2. The next day combine all ingredients (except oil, flour and sauce) in a bowl and mix with hands until completely smooth, pale and homogenized, for about 4 minutes. Test seasoning by frying a bit in hot oil. It should taste a bit salty. Due to the amount of time they will be braising, much salt will be lost. Cover and chill before shaping into meatballs.
3. Dust a baking sheet and your hands with flour. Keep remaining flour nearby in bowl. Gently form meat into golf ball size balls. Place on baking sheet, cover with plastic wrap and refrigerate until chilled (about 1 hour).

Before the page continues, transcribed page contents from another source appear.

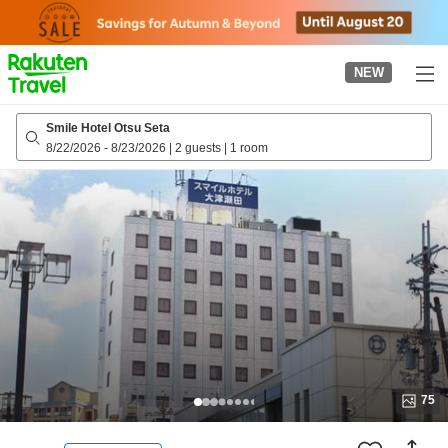
to
top
page
NEW
Smile Hotel Otsu Seta
8/22/2026
-
8/23/2026
|
2 guests
|
1 room
75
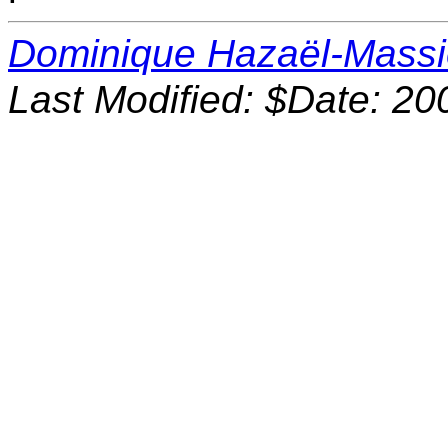
Dominique Hazaël-Mass
Last Modified: $Date: 20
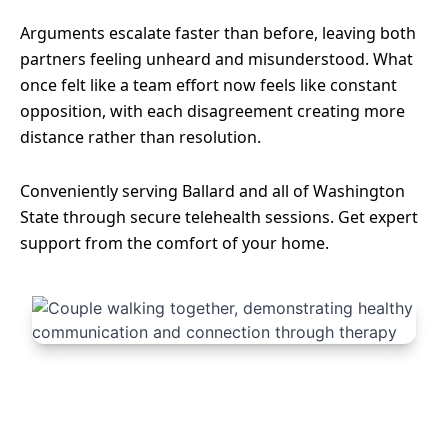
Arguments escalate faster than before, leaving both
partners feeling unheard and misunderstood. What
once felt like a team effort now feels like constant
opposition, with each disagreement creating more
distance rather than resolution.
Conveniently serving Ballard and all of Washington
State through secure telehealth sessions. Get expert
support from the comfort of your home.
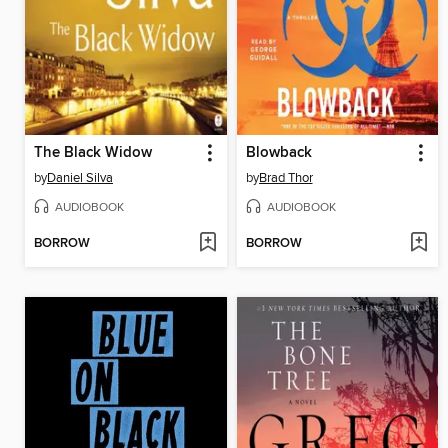
The Black Widow
Blowback
by
Daniel Silva
by
Brad Thor
AUDIOBOOK
AUDIOBOOK
BORROW
BORROW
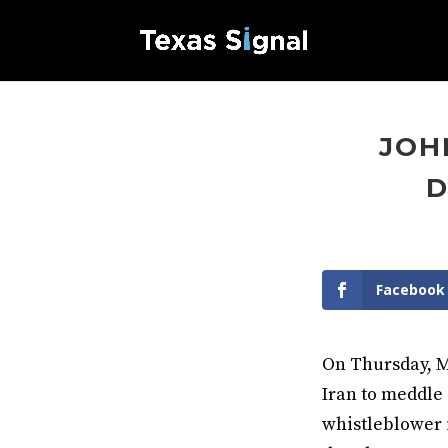
JOH
D
Facebook
On Thursday, M
Iran to meddle 
whistleblower 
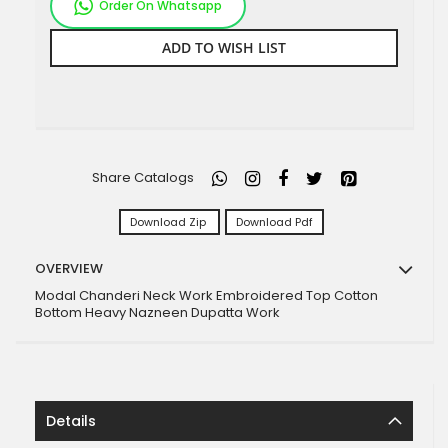
Order On Whatsapp
ADD TO WISH LIST
Share Catalogs
Download Zip
Download Pdf
OVERVIEW
Modal Chanderi Neck Work Embroidered Top Cotton
Bottom Heavy Nazneen Dupatta Work
Details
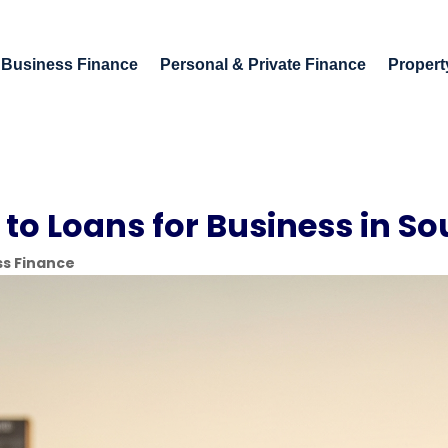
Business Finance
Personal & Private Finance
Propert
to Loans for Business in So
ss Finance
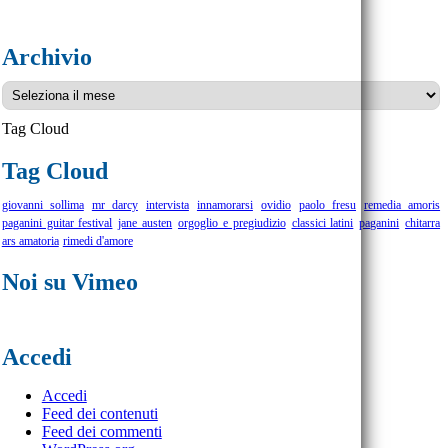
Archivio
Archivio
Tag Cloud
Tag Cloud
giovanni sollima
mr darcy
intervista
innamorarsi
ovidio
paolo fresu
remedia amoris
paganini guitar festival
jane austen
orgoglio e pregiudizio
classici latini
paganini
chitarra
ars amatoria
rimedi d'amore
Noi su Vimeo
Accedi
Accedi
Feed dei contenuti
Feed dei commenti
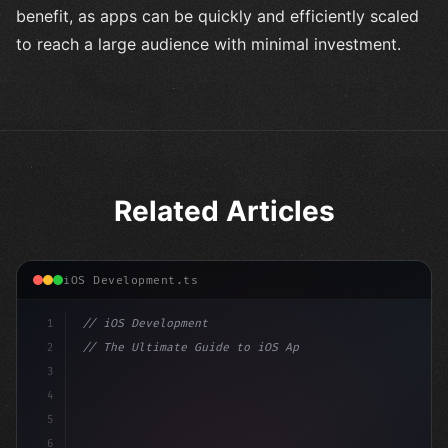
benefit, as apps can be quickly and efficiently scaled
to reach a large audience with minimal investment.
Related Articles
iOS Development.ts
1
// iOS Development
2
// The Ultimate Guide to iOS App Developmen...
3
4
"keyword"
>import SwiftUI
5
6
"keyword"
>struct ContentView: 
"type"
>View 
{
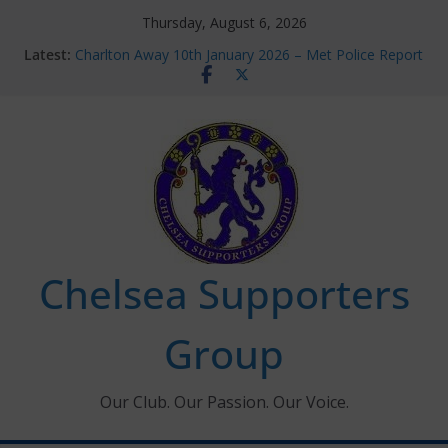
Skip
Thursday, August 6, 2026
to
Latest:
Charlton Away 10th January 2026 – Met Police Report
content
Chelsea’s 2026/27 Women’s Super League fixtures
announced
Summer transfers 2026: All the Chelsea ins, outs and
new contracts so far
Ticket Application Window information for members
Chelsea Supporters Tournament 2026
Chelsea Supporters
Group
Our Club. Our Passion. Our Voice.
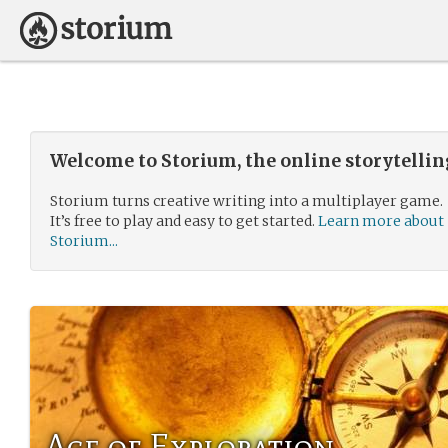
Welcome to Storium, the online storytelli
Storium turns creative writing into a multiplayer game.
It’s free to play and easy to get started.
Learn more about
Storium...
Age of Exploration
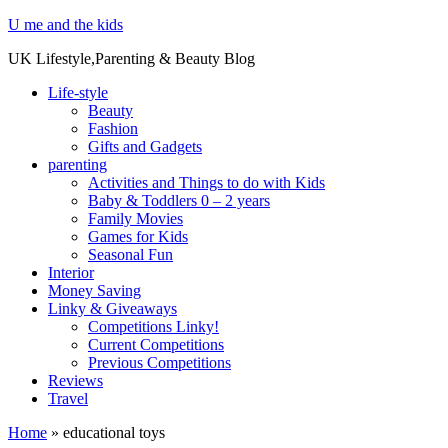
U me and the kids
UK Lifestyle,Parenting & Beauty Blog
Life-style
Beauty
Fashion
Gifts and Gadgets
parenting
Activities and Things to do with Kids
Baby & Toddlers 0 – 2 years
Family Movies
Games for Kids
Seasonal Fun
Interior
Money Saving
Linky & Giveaways
Competitions Linky!
Current Competitions
Previous Competitions
Reviews
Travel
Home
»
educational toys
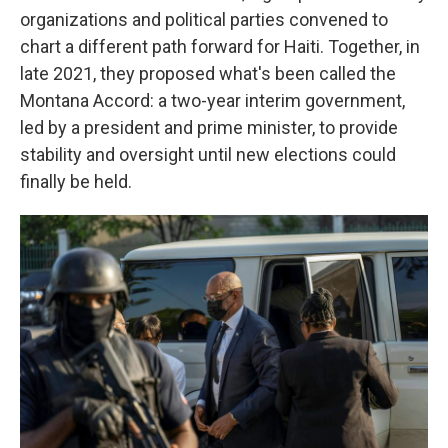
organizations and political parties convened to
chart a different path forward for Haiti. Together, in
late 2021,
they proposed what's been called the
Montana Accord: a two-year interim government,
led by a president and prime minister, to provide
stability and oversight until new elections could
finally be held.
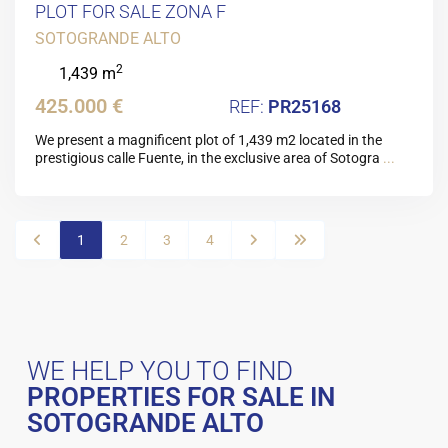
PLOT FOR SALE ZONA F
SOTOGRANDE ALTO
2
1,439 m
425.000 €
PR25168
We present a magnificent plot of 1,439 m2 located in the
prestigious calle Fuente, in the exclusive area of Sotogra
...
1
2
3
4
WE HELP YOU TO FIND
PROPERTIES FOR SALE IN
SOTOGRANDE ALTO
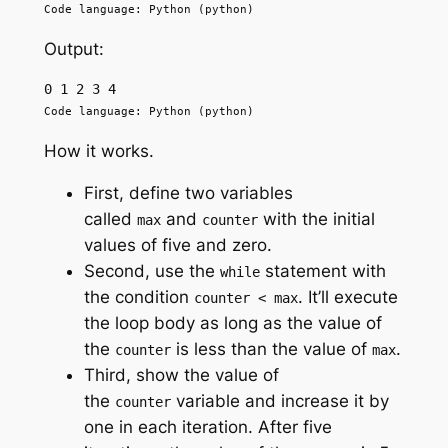
Code language: Python (python)
Output:
0 1 2 3 4
Code language: Python (python)
How it works.
First, define two variables
called
and
with the initial
max
counter
values of five and zero.
Second, use the
statement with
while
the condition
. It’ll execute
counter < max
the loop body as long as the value of
the
is less than the value of
.
counter
max
Third, show the value of
the
variable and increase it by
counter
one in each iteration. After five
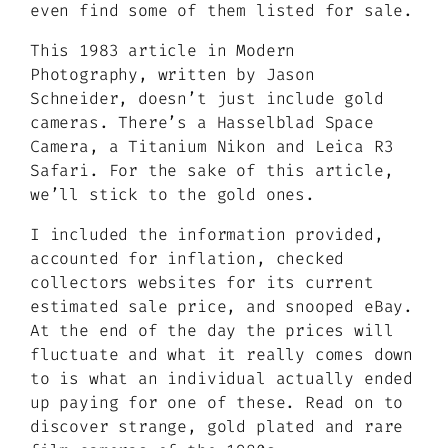
even find some of them listed for sale.
This 1983 article in Modern
Photography, written by Jason
Schneider, doesn’t just include gold
cameras. There’s a Hasselblad Space
Camera, a Titanium Nikon and Leica R3
Safari. For the sake of this article,
we’ll stick to the gold ones.
I included the information provided,
accounted for inflation, checked
collectors websites for its current
estimated sale price, and snooped eBay.
At the end of the day the prices will
fluctuate and what it really comes down
to is what an individual actually ended
up paying for one of these. Read on to
discover strange, gold plated and rare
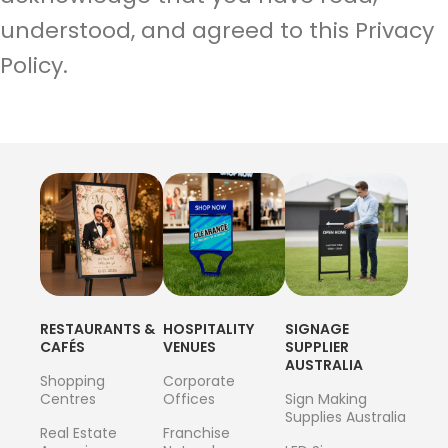
understood, and agreed to this Privacy
Policy.
RESTAURANTS &
HOSPITALITY
SIGNAGE
CAFÉS
VENUES
SUPPLIER
AUSTRALIA
Shopping
Corporate
Centres
Offices
Sign Making
Supplies Australia
Real Estate
Franchise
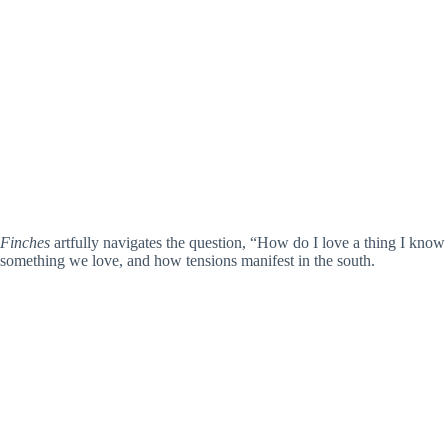
Finches
artfully navigates the question, “How do I love a thing I know 
something we love, and how tensions manifest in the south.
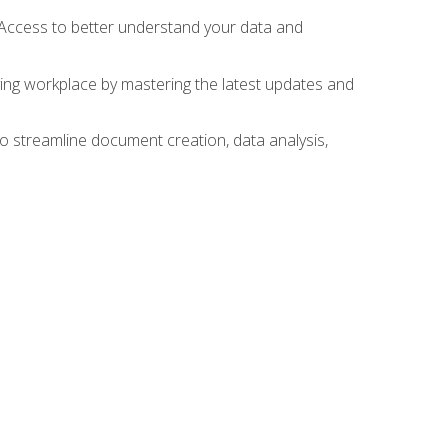
 Access to better understand your data and
lving workplace by mastering the latest updates and
to streamline document creation, data analysis,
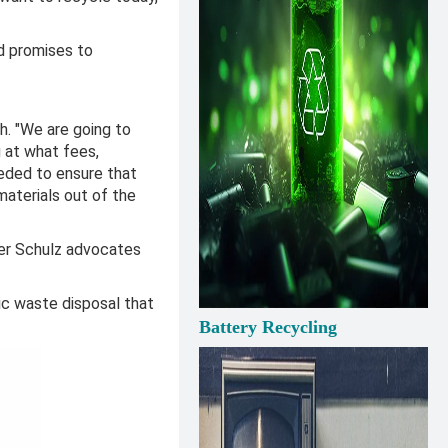
d promises to
h. "We are going to
g at what fees,
eeded to ensure that
aterials out of the
ter Schulz advocates
c waste disposal that
Battery Recycling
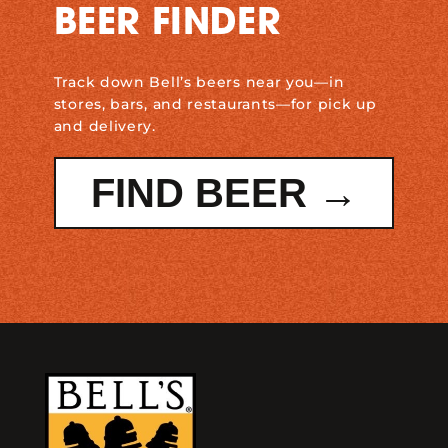
BEER FINDER
Track down Bell’s beers near you—in
stores, bars, and restaurants—for pick up
and delivery.
FIND BEER →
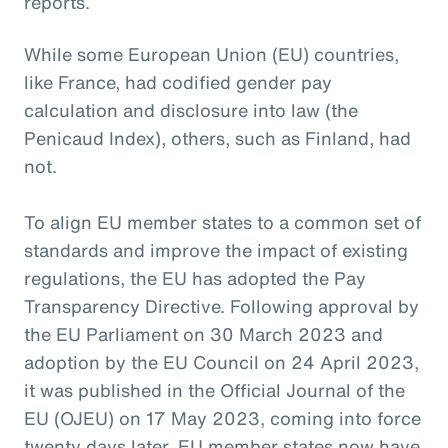
reports.
While some European Union (EU) countries,
like France, had codified gender pay
calculation and disclosure into law (the
Penicaud Index), others, such as Finland, had
not.
To align EU member states to a common set of
standards and improve the impact of existing
regulations, the EU has adopted the Pay
Transparency Directive. Following approval by
the EU Parliament on 30 March 2023 and
adoption by the EU Council on 24 April 2023,
it was published in the Official Journal of the
EU (OJEU) on 17 May 2023, coming into force
twenty days later. EU member states now have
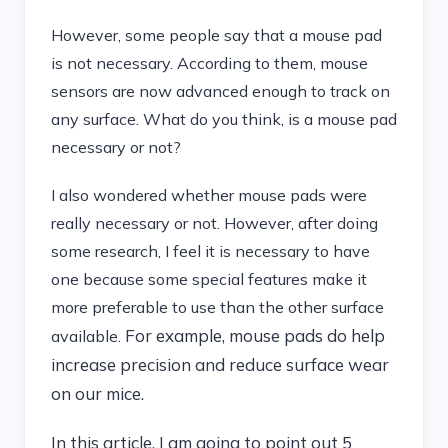
However, some people say that a mouse pad
is not necessary. According to them, mouse
sensors are now advanced enough to track on
any surface. What do you think, is a mouse pad
necessary or not?
I also wondered whether mouse pads were
really necessary or not. However, after doing
some research, I feel it is necessary to have
one because some special features make it
more preferable to use than the other surface
For example, mouse pads do help
available.
increase precision and reduce surface wear
on our mice.
In this article, I am going to point out 5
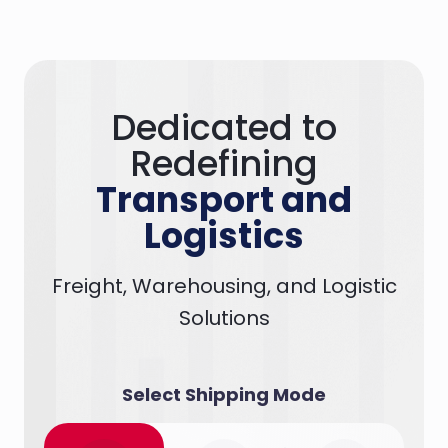
Dedicated to
Redefining
Transport and
Logistics
Freight, Warehousing, and Logistic
Solutions
Select Shipping Mode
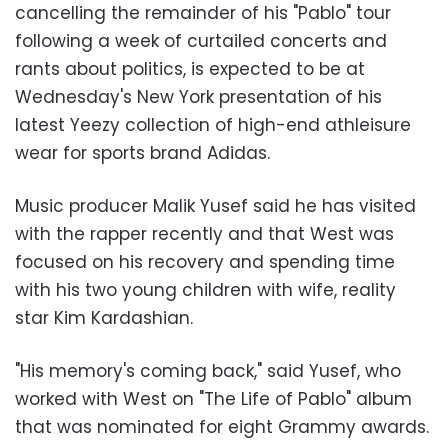
cancelling the remainder of his "Pablo" tour
following a week of curtailed concerts and
rants about politics, is expected to be at
Wednesday's New York presentation of his
latest Yeezy collection of high-end athleisure
wear for sports brand Adidas.
Music producer Malik Yusef said he has visited
with the rapper recently and that West was
focused on his recovery and spending time
with his two young children with wife, reality
star Kim Kardashian.
"His memory's coming back," said Yusef, who
worked with West on "The Life of Pablo" album
that was nominated for eight Grammy awards.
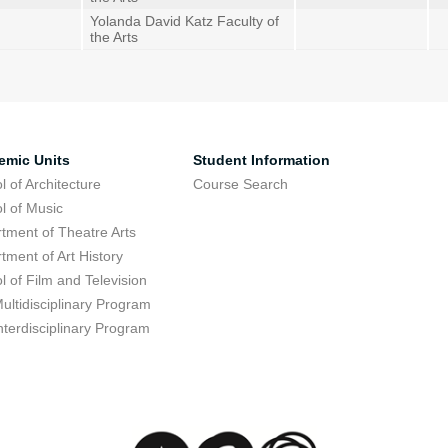
Yolanda David Katz Faculty of
the Arts
emic Units
Student Information
l of Architecture
Course Search
l of Music
tment of Theatre Arts
tment of Art History
l of Film and Television
ultidisciplinary Program
nterdisciplinary Program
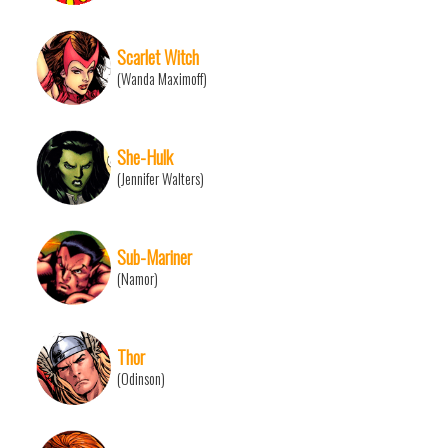
Scarlet Witch
(Wanda Maximoff)
She-Hulk
(Jennifer Walters)
Sub-Mariner
(Namor)
Thor
(Odinson)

4. Preheat oven to 350 degrees.
5. Place about 1 ½ inches oil in large skillet over medium-high heat. When oil is hot, roll meatballs in ball of flour and shake of access flour.
6. Fry the meatballs, moving them as little as possible. When bottoms are golden brown (after about 2 minutes), gently turn them. Fry until brown on all sides.
7. Place meatballs in a baking pan with high sides (those great disposable foil pans are perfect for this!). Cover with sauce and bake, covered in foil, for 30-35 minutes. They can remain in the sauce for hours.
8. Season with salt and pepper to taste. Can be refrigerated overnight, and gently reheated in the oven. Serve meatballs in sauce alone, or over pasta; sprinkle fresh Parmesan, great some toasted hazelnuts and lemon zest.
1 can roasted red peppers
¼ tablespoon toasted hazelnuts
1 ¼ cup extra-virgin olive oil
1 slice country bread, about 1-inch thick
1 can canned San Marzano tomatoes
1 clove garlic, chopped
½ teaspoon crushed red pepper flakes
1 tablespoon chopped flat-leaf parsley
½ lemon, for juicing
a splash of sherry vinegar (use a mild wine or balsamic vinegar instead)
1. Heat a large sauté pan over high heat for 2 minutes. Add 2 tablespoons of olive oil, wait a moment (for it to heat) and fry the slice of bread on both sides until golden brown.
2. Remove the bread from the pan and cool. Cut it into 1-inch cubes and set aside.
3. Return the pan to the stove over high heat. Add 2 tablespoons of olive oil and the peppers and sauté for a minute or two. Add the tomatoes. Season with ½ teaspoon of kosher salt and cook for a few minutes, stirring often, until the tomato juices have evaporated. Turn off the heat and leave the mixture in the pan.
4. In a food processor, pulse together the toasted nuts, garlic and fried bread until the bread and nuts are coarsely grounded. Add the pepper-tomato mixture and process for 1 minute more. With the machine running, slowly pour in the remaining 1 cup of olive oil and process until you have a smooth purée. Don’t worry, the Romesco will “break” (separate into solids and oil); this is normal. Add the parsley, season to taste with lemon juice, sherry vinegar and more salt, if you feel, it needs it.
5. Put the mixture back on medium heat for 10-25 minutes and let the flavors marry.
*Toasted Hazelnuts: preheat the oven to 350 degrees. Spread nuts on rimmed cookie sheet and bake for 10-15 minuets until skins start to darken and blister. Remove from oven and wrap in a dishtowel and let cool for 5 minutes. While nuts are still in the towel, rub vigorously to remove as much skin as possible. There will still be a fair amount of skin attached to nuts, but it doesn’t matter in the finished dish.